- Directed by: Rob Burnett
- Written by: Rob Burnett
- Produced by: Rob Burnett; Marc Maron; David Martin; Nicky Weinstock; Divya D’Souza;
- Starring: Marc Maron; Lily Gladstone; Judy Greer; Talia Ryder; Michael McKean; Justin Long; Alan Ruck; Sharon Stone;
- Cinematography: Barry Peterson
- Edited by: Lee Haxall
- Music by: Will Bates
- Production companies: Avalon; Invention Studios;
- Release date: June 7, 2026 (Tribeca Festival);
- Running time: 118 minutes
- Country: United States
- Language: English

= In Memoriam (2026 film) =

American comedy film

In Memoriam is a 2026 American comedy film written and directed by Rob Burnett. It stars Marc Maron, Lily Gladstone, Judy Greer, Talia Ryder, Michael McKean, Justin Long, Alan Ruck, and Sharon Stone. The plot follows an aging actor who, after being diagnosed with terminal cancer, becomes obsessed with securing a spot in the Academy Awards' "In Memoriam" segment.

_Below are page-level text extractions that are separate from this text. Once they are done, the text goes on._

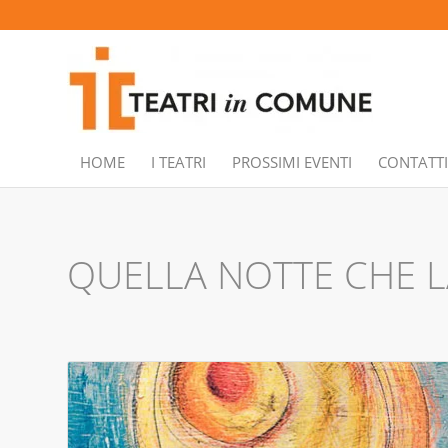
HOME
I TEATRI
PROSSIMI EVENTI
CONTATTI
QUELLA NOTTE CHE 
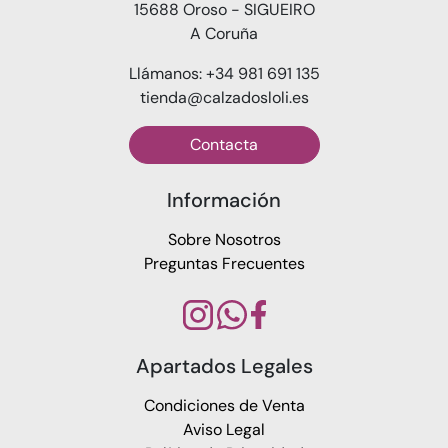
15688 Oroso - SIGUEIRO
A Coruña
Llámanos: +34 981 691 135
tienda@calzadosloli.es
Contacta
Información
Sobre Nosotros
Preguntas Frecuentes
Apartados Legales
Condiciones de Venta
Aviso Legal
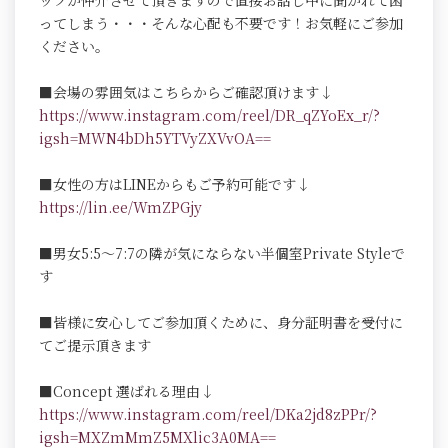
ッフが仲介させて頂きますので直接お話し中に聞かれて困
ってしまう・・・そんな心配も不要です！お気軽にご参加
ください。
■会場の雰囲気はこちらからご確認頂けます↓
https://www.instagram.com/reel/DR_qZYoEx_r/?
igsh=MWN4bDh5YTVyZXVvOA==
■女性の方はLINEからもご予約可能です↓
https://lin.ee/WmZPGjy
■男女5:5～7:7の隣が気にならない半個室Private Styleで
す
■皆様に安心してご参加頂くために、身分証明書を受付に
てご提示頂きます
■Concept 選ばれる理由↓
https://www.instagram.com/reel/DKa2jd8zPPr/?
igsh=MXZmMmZ5MXlic3A0MA==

The film was co-produced by Avalon and Invention Studios. Principal photography took place in Los Angeles in late 2024. In Memoriam premiered at the Tribeca Festival on June 7, 2026.

==Premise==
Faced with his terminal cancer, an aging actor becomes obsessed with being included amongst the In Memoriam section of the Academy Awards ceremony.

==Cast==
- Marc Maron as Langston Stanfield
- Lily Gladstone as Samantha, Langston's therapist
- Judy Greer as Chelsea, Langston's ex-wife
- Talia Ryder as Maura, Langston and Chelsea's daughter
- Michael McKean as Walter, Langston's manager
- Sharon Stone as Vicky Cash, a movie star and Langston's ex-wife who has cancer
- Megalyn Echikunwoke as Rachel, a Public Relations expert
- Justin Long as Jack Stackhouse
- Alan Ruck as Jeremy Marvin
- Amanda Booth as Aurora
- Vivienne Lucille as Little Frannie
- Matthew Gold as Arno
- Merrick Hanna as Ricky
- Mila Degray as Mila Degray
- Jimmy Kimmel as himself
- Guillermo Rodriguez as himself

==Production==
The film is written and directed by Rob Burnett. Nicholas Weinstock and Divya D’Souza are producers with Burnett and David Martin from Avalon, alongside Marc Maron, who leads a cast that also contains Judy Greer, Talia Ryder, Lily Gladstone, Sharon Stone, Michael McKean, Justin Long and Vivienne Lucille. Principal photography began in Los Angeles in October 2024. In November, Alan Ruck joined the cast.

==Release==
In Memoriam premiered at the Tribeca Festival on June 7, 2026.

==Reception==
On the review aggregator website Rotten Tomatoes, 100% of 11 critics' reviews are positive, with an average rating of 7.6/10.

Pete Hammond of Deadline wrote that it's "a sharp character study of a man nearing the end and finding out the real meaning of life before his hits the end credits."